Orientation is hindered by thermal motion—chaotic vibrations of molecules around their equilibrium positions. The lower the temperature, the stronger the orientation of the molecules caused by a given field. On the other hand, at a given temperature the orientation is naturally the stronger the field.

Dielectric polarization

As a result of the orientation of the dielectric molecules on the surface facing the positive charge, the negative ends of the dipole molecules appear, and the positive ones on the opposite surface.

On the surfaces of the dielectric, electrical charges… These charges are called polarization charges and their occurrence is called the process of dielectric polarization.

As follows from the above, polarization, depending on the type of dielectric, can be orientational (ready-made dipole molecules are oriented) and deformation or electronic displacement polarization (molecules in an electric field are deformed, becoming dipoles).

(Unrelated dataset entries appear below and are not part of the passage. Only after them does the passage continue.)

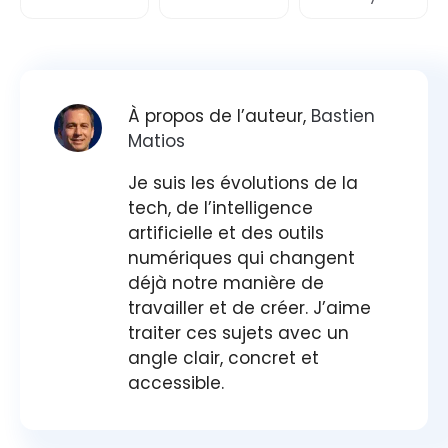
À propos de l’auteur,
Bastien
Matios
Je suis les évolutions de la
tech, de l’intelligence
artificielle et des outils
numériques qui changent
déjà notre manière de
travailler et de créer. J’aime
traiter ces sujets avec un
angle clair, concret et
accessible.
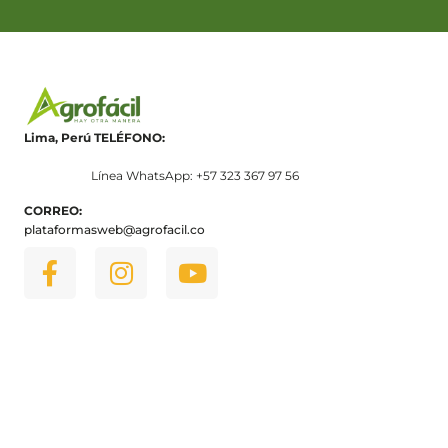
Lima, Perú
TELÉFONO:
Línea WhatsApp: +57 323 367 97 56
CORREO:
plataformasweb@agrofacil.co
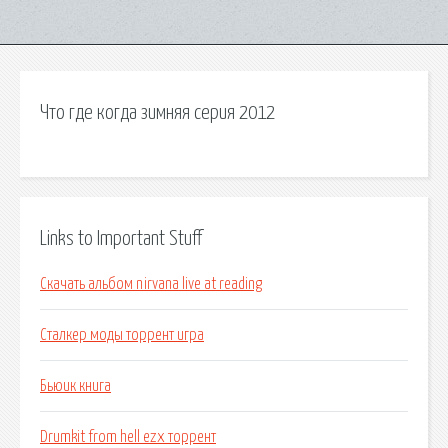
Что где когда зимняя серия 2012
Links to Important Stuff
Скачать альбом nirvana live at reading
Сталкер моды торрент игра
Бьюик книга
Drumkit from hell ezx торрент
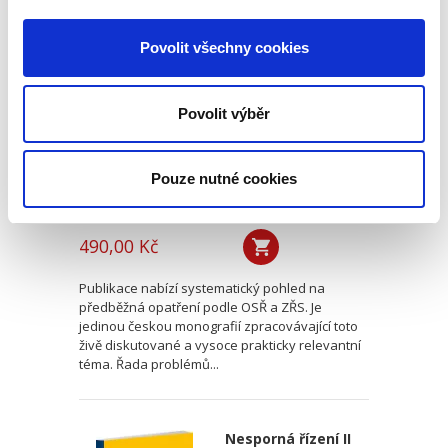
Předběžná opatření
v civilním řízení
Povolit všechny cookies
Povolit výběr
Pouze nutné cookies
Vít Hrnčiřík
490,00 Kč
Publikace nabízí systematický pohled na
předběžná opatření podle OSŘ a ZŘS. Je
jedinou českou monografií zpracovávající toto
živě diskutované a vysoce prakticky relevantní
téma. Řada problémů...
Nesporná řízení II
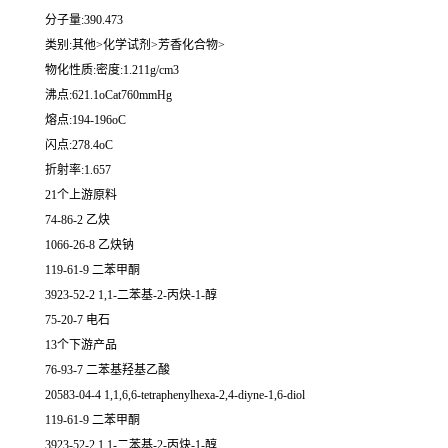
分子量:390.473
类别:其他>化学试剂>芳香化合物>
物化性质:密度:1.211g/cm3
沸点:621.1oCat760mmHg
熔点:194-196oC
闪点:278.4oC
折射率:1.657
21个上游原料
74-86-2 乙炔
1066-26-8 乙炔钠
119-61-9 二苯甲酮
3923-52-2 1,1-二苯基-2-丙炔-1-醇
75-20-7 电石
13个下游产品
76-93-7 二苯基羟基乙酸
20583-04-4 1,1,6,6-tetraphenylhexa-2,4-diyne-1,6-diol
119-61-9 二苯甲酮
3923-52-2 1,1-二苯基-2-丙炔-1-醇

The question may arise why polarization charges are formed only on the surfaces of the dielectric and not inside it? This is explained by the fact that inside the dielectric the positive and negative ends of the dipole molecules simply cancel. Compensation will be absent only at the surfaces of a dielectric or at the interface between two dielectrics, as well as in an inhomogeneous dielectric.

If the dielectric is polarized, it does not mean that it is charged, that is, it has a total electric charge. With polarization, the total charge of the dielectric does not change. However, a charge can be imparted to a dielectric by transferring a certain number of electrons to it from outside or taking a certain number of its own electrons. In the first case, the dielectric will be negatively charged, and in the second - positively charged.

Such electrification can be produced, for example, by by friction… If you rub a glass rod on silk, then the rod and the silk will be charged with opposite charges (glass - positive, silk - negative).In this case, a certain number of electrons will be selected from the glass rod (a very small fraction of the total number of electrons belonging to all atoms of the glass rod).

So, in metals and other conductors (e.g. electrolytes) charges can move freely in the body. Dielectrics, on the other hand, do not conduct, and in them charges cannot move macroscopic (ie, large compared to the size of atoms and molecules) distances. In an electric field, the dielectric is only polarized.

Dielectric polarization at a field strength that does not exceed certain values ​​for a given material is proportional to the field strength.

As the voltage increases, however, the internal forces that bind elementary particles of different signs in the molecules become insufficient to hold those particles in the molecules. Then the electrons are ejected from the molecules, the molecule is ionized and the dielectric loses its insulating properties — dielectric breakdown occurs.

The value of the electric field strength at which dielectric breakdown begins is called the breakdown gradient, or dielectric strength.